Psicol. clin. v.17 n.2 Rio de Janeiro  2005

 

RESENHAS

 

Do sensível ao inteligível: é possível representar o impronunciável?

 

From sensitive to intelligible: is it possible to represent the unspeakable?

 

 

Rebeca Nonato MachadoI; Monah WinogradII

IPsicóloga; Bolsista de Apoio Técnico (CNPq) da Linha de Pesquisa: Família e Casal - Estudos Psicossociais e Psicoterapia da PUC-Rio
IIPsicanalista; Especialista em Psicoterapia /UFRJ; Doutora em Teoria Psicanalítica/ UFRJ; Pesquisadora Associada (FAPERJ) do Departamento de Psicologia da PUC-Rio; Coordenadora do grupo de pesquisa Matéria Pensante

 

 

RESENHA DE:

Fontes, Ivanise (2002).

Memória corporal e transferência: fundamentos para uma psicanálise do sensível. São Paulo: Via Lettera Editora e Livraria, 136 págs.

O registro sensorial corporal não foi um tema priorizado na teoria psicanalítica ao longo das últimas décadas. Comenta-se somente que a dimensão sensorial é também importante para a constituição do sujeito, visto ser uma das primeiras formas de comunicar-se com o mundo. No entanto, nos primórdios da vida, tudo que ocorre externamente será registrado sobretudo corporalmente, já que o bebê ainda não formou representações mentais complexas e consistentes. Será a relação, sempre sensorial, com o outro que permitirá a simbolização, através, primeiramente, do estabelecimento de um diálogo afetivo corporal. A partir daí, o corpo do bebê se abre para a linguagem e para a construção do vínculo com a mãe. Este diálogo é estabelecido durante os cuidados com o bebê, sua alimentação, a higiene - banho e troca de fraldas - e os contatos tais como segurar, falar, olhar.

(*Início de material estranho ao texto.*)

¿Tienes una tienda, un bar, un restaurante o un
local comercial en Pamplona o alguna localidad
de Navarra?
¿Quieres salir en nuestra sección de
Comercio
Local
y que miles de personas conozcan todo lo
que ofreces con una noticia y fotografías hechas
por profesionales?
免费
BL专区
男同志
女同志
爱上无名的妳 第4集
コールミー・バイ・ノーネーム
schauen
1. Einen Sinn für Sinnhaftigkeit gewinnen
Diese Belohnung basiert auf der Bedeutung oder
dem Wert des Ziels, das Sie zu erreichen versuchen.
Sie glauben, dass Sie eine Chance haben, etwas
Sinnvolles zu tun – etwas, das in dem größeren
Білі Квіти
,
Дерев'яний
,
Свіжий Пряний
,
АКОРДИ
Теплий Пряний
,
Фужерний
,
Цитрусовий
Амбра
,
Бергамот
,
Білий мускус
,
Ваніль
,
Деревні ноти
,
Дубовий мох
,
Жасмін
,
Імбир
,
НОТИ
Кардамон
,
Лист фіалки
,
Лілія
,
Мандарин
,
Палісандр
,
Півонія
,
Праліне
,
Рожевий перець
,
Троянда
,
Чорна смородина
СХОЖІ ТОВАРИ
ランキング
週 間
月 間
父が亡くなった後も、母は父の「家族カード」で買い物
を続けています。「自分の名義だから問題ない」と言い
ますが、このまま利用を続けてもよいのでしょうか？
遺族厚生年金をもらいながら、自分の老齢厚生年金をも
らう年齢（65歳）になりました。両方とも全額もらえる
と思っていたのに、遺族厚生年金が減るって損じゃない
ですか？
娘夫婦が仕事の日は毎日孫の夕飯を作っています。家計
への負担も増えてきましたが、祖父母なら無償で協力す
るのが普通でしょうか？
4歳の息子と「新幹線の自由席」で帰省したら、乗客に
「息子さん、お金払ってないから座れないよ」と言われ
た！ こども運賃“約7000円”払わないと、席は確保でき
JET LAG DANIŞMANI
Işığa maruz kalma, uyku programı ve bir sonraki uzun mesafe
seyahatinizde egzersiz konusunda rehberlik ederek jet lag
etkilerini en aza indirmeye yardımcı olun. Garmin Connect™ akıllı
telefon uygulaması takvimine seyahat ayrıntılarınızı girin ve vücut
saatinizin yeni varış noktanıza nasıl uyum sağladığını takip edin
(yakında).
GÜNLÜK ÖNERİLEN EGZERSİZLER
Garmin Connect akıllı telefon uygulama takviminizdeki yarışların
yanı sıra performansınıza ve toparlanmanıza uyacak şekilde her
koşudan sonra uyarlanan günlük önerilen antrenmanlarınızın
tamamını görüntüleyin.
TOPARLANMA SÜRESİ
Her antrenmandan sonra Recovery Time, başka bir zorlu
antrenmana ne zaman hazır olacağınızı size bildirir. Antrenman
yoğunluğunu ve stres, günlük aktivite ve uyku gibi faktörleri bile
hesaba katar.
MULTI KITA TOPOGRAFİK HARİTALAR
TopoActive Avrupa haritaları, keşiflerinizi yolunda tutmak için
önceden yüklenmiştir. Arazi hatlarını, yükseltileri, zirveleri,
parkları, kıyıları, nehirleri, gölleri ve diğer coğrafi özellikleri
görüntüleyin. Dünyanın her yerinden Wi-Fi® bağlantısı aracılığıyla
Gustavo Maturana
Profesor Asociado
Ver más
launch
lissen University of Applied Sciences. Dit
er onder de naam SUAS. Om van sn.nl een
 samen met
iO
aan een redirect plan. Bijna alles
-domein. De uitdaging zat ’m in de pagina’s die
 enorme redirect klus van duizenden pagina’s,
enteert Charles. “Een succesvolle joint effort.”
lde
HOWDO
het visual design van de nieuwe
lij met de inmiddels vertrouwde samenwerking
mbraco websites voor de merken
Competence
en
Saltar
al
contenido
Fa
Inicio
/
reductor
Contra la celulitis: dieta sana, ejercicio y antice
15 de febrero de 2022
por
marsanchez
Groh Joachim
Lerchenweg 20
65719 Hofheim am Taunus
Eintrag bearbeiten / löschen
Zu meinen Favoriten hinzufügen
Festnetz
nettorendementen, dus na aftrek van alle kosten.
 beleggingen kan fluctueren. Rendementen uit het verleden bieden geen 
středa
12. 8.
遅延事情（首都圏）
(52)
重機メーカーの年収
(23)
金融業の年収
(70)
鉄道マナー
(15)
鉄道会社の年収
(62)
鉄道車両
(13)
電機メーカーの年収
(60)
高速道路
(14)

A presença do sensorial na constituição do psiquismo, apesar de amplamente reconhecida, não tem sido objeto preferencial de desenvolvimentos teóricos recentes, nem a importância de sua presença no setting analítico tem sido devidamente elaborada. Ao construir idéias teórico-clínicas sobre a importância do sensorial no trabalho do analista, a psicanalista Ivanise Fontes constitui feliz exceção. Doutora em Psicanálise pela Universidade Paris VII - Denis Diderot, Fontes, em seu livro Memória corporal e transferência: fundamentos para uma psicanálise do sensível, desmembra alguns conceitos fundamentais para a psicanálise, objetivando validar a importância do trabalho analítico na dimensão do sensível. Suas questões emergiram ao longo do tratamento de pacientes somatizantes a partir das dificuldades de simbolização por parte deles, que prejudicavam a associação livre. Um dos impasses constatado por Fontes foi o impedimento, devido a determinadas regras do setting psicanalítico, da livre expressão de manifestações corporais do paciente representativas de registros muito precoces, ligados às primeiras experiências do lactante, prazerosas ou não.

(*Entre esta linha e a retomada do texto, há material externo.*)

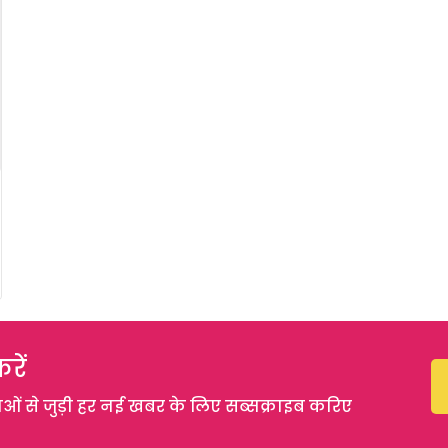
रें
 से जुड़ी हर नई खबर के लिए सब्सक्राइब करिए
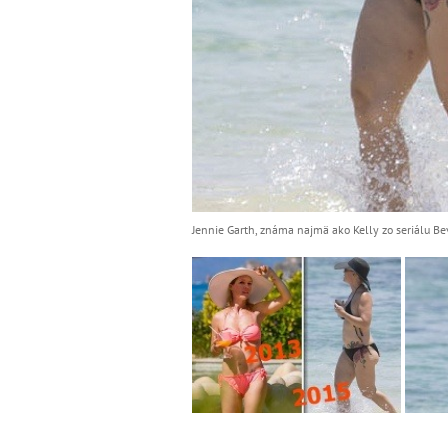
Jennie Garth, známa najmä ako Kelly zo seriálu Be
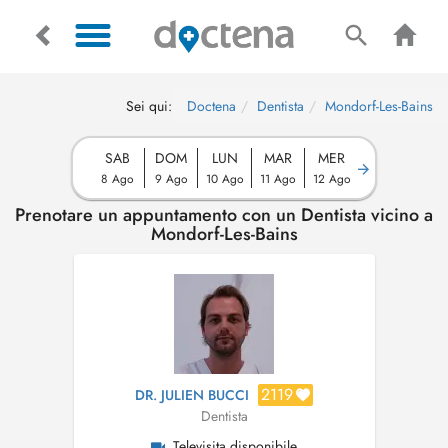
Sei qui:
Doctena
Dentista
Mondorf-Les-Bains
SAB
DOM
LUN
MAR
MER
8 Ago
9 Ago
10 Ago
11 Ago
12 Ago
Prenotare un appuntamento con un Dentista vicino a
Mondorf-Les-Bains
2119
DR. JULIEN BUCCI
Dentista
Televisita disponibile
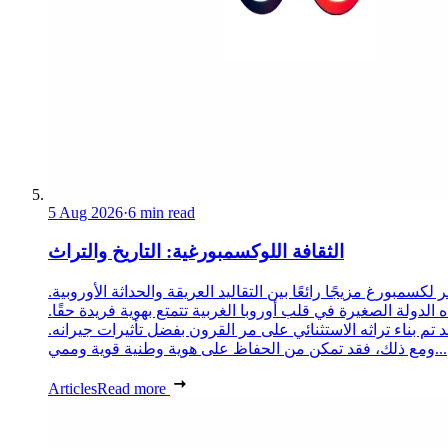
5 Aug 2026
·
6 min read
الثقافة اللوكسمبورغية: التاريخ والتراث
 لكسمبورغ مزيجًا رائعًا بين التقاليد العريقة والحداثة الأوروبية.
 الدولة الصغيرة في قلب أوروبا الغربية تتمتع بهوية فريدة حقًا.
د تم بناء تراثه الاستثنائي على مر القرون بفضل تأثيرات جيرانه.
ومع ذلك، فقد تمكن من الحفاظ على هوية وطنية قوية وممي...
Articles
Read more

Alguém atento para o estado da criança aliviará as tensões corporais do bebê através do contato corporal, proporcionando o jogo de prazer/desprazer. Para a constituição do Eu, é fundamental a participação destas sensações corporais caracterizadas por esta alternância de prazer e desprazer no corpo erógeno. O corpo não esquece estas sensações, mantendo-as na memória do acontecimento. Assim, o corpo seria a fonte constituinte tanto da memória quanto do simbólico. Por deter a história das vivencias precoces é que o analista deverá prestar seu ouvido a este corpo (Pinheiro, 1987, citado por Fontes, 2002). No entanto, estas vivências não podem ser rememoradas por meio da linguagem, de representações, de associações livres, visto que foram registradas na ordem do sensorial, anterior à simbolização. Para Fontes, ao discutirmos este tema entramos na questão da gênese do pensamento, já que as sensações são as raízes do psiquismo. Segundo ela, a história do indivíduo, inscrita em seu corpo, permanece no inconsciente e o acesso direto das sensações ao consciente ocasionaria a irrupção de manifestações somáticas dentro do espaço analítico.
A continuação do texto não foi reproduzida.